> [Assignment] Restate the data below word for word, and let no image into your version.

> [Saved data entries]
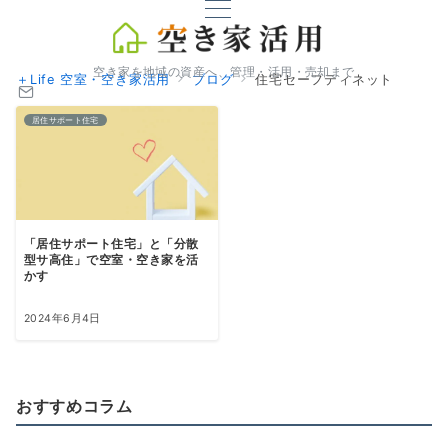
空き家を地域の資産へ、管理・活用・売却まで
＋Life 空室・空き家活用
ブログ
住宅セーフティネット
居住サポート住宅
「居住サポート住宅」と「分散
型サ高住」で空室・空き家を活
かす
2024年6月4日
おすすめコラム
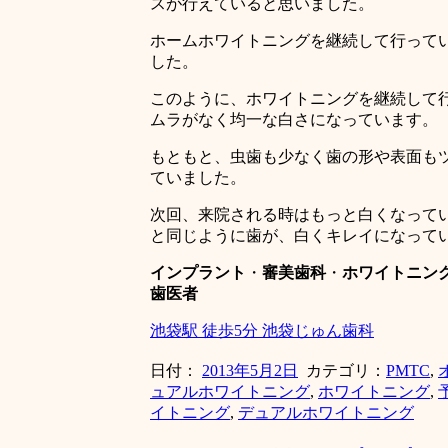
スが行えていると思いました。
ホームホワイトニングを継続して行って
した。
このように、ホワイトニングを継続して
ムラがなく均一な白さになっています。
もともと、虫歯も少なく歯の形や表面も
ていました。
次回、来院される時はもっと白くなって
と同じように歯が、白くキレイになって
インプラント
・
審美歯科
・
ホワイトニン
歯医者
池袋駅 徒歩5分 池袋じゅん歯科
日付：
2013年5月2日
カテゴリ：
PMTC
,
ュアルホワイトニング
,
ホワイトニング
,
イトニング
,
デュアルホワイトニング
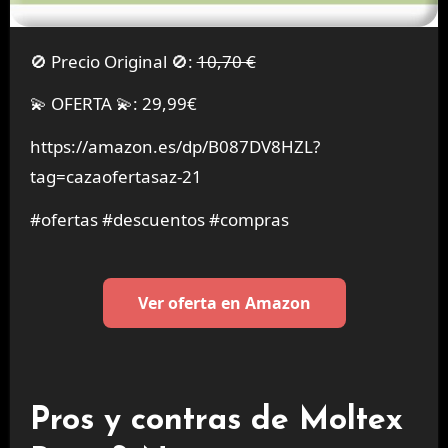
🚫 Precio Original 🚫:
10,70 €
💫 OFERTA 💫: 29,99€
https://amazon.es/dp/B087DV8HZL?
tag=cazaofertasaz-21
#ofertas #descuentos #compras
Ver oferta en Amazon
Pros y contras de Moltex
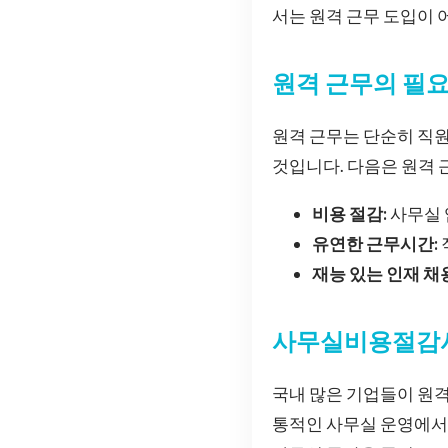
서는 원격 근무 도입이 
원격 근무의 필
원격 근무는 단순히 직원
것입니다. 다음은 원격 
비용 절감:
사무실 
유연한 근무시간:
재능 있는 인재 채
사무실비용절감사
국내 많은 기업들이 원격
통적인 사무실 운영에서 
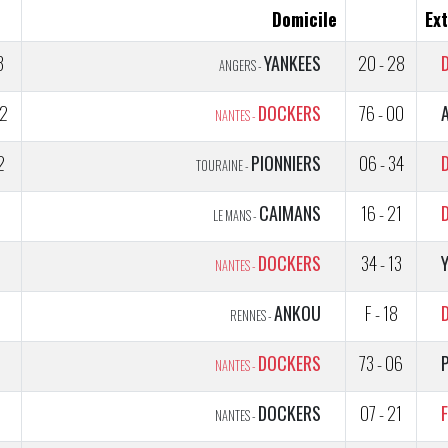
Domicile
Ext
3
YANKEES
20 - 28
ANGERS -
2
DOCKERS
76 - 00
NANTES -
2
PIONNIERS
06 - 34
TOURAINE -
1
CAIMANS
16 - 21
LE MANS -
2
DOCKERS
34 - 13
NANTES -
1
ANKOU
F - 18
RENNES -
DOCKERS
73 - 06
NANTES -
5
DOCKERS
07 - 21
NANTES -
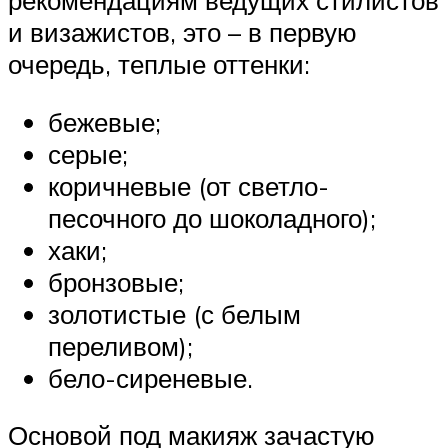
и визажистов, это – в первую
очередь, теплые оттенки:
бежевые;
серые;
коричневые (от светло-
песочного до шоколадного);
хаки;
бронзовые;
золотистые (с белым
переливом);
бело-сиреневые.
Основой под макияж зачастую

> [Exercise answer]
空き家を地域の資産へ、管理・活用・売却まで
＋Life 空室・空き家活用
ブログ
住宅セーフティネット
居住サポート住宅
「居住サポート住宅」と「分散
型サ高住」で空室・空き家を活
かす
2024年6月4日
おすすめコラム
スが行えていると思いました。
ホームホワイトニングを継続して行って
した。
このように、ホワイトニングを継続して
ムラがなく均一な白さになっています。
もともと、虫歯も少なく歯の形や表面も
ていました。
次回、来院される時はもっと白くなって
と同じように歯が、白くキレイになって
インプラント
・
審美歯科
・
ホワイトニン
歯医者
池袋駅 徒歩5分 池袋じゅん歯科
日付：
2013年5月2日
カテゴリ：
PMTC
,
ュアルホワイトニング
,
ホワイトニング
,
イトニング
,
デュアルホワイトニング
🚫 Precio Original 🚫:
10,70 €
💫 OFERTA 💫: 29,99€
https://amazon.es/dp/B087DV8HZL?
tag=cazaofertasaz-21
#ofertas #descuentos #compras
Ver oferta en Amazon
Pros y contras de Moltex
서는 원격 근무 도입이 
원격 근무의 필
원격 근무는 단순히 직원
것입니다. 다음은 원격 
비용 절감:
사무실 
유연한 근무시간:
재능 있는 인재 채
사무실비용절감사
국내 많은 기업들이 원격
통적인 사무실 운영에서 
Domicile
Ext
3
YANKEES
20 - 28
ANGERS -
2
DOCKERS
76 - 00
NANTES -
2
PIONNIERS
06 - 34
TOURAINE -
1
CAIMANS
16 - 21
LE MANS -
2
DOCKERS
34 - 13
NANTES -
1
ANKOU
F - 18
RENNES -
DOCKERS
73 - 06
NANTES -
5
DOCKERS
07 - 21
NANTES -
и визажистов, это – в первую
очередь, теплые оттенки:
бежевые;
серые;
коричневые (от светло-
песочного до шоколадного);
хаки;
бронзовые;
золотистые (с белым
переливом);
бело-сиреневые.
Основой под макияж зачастую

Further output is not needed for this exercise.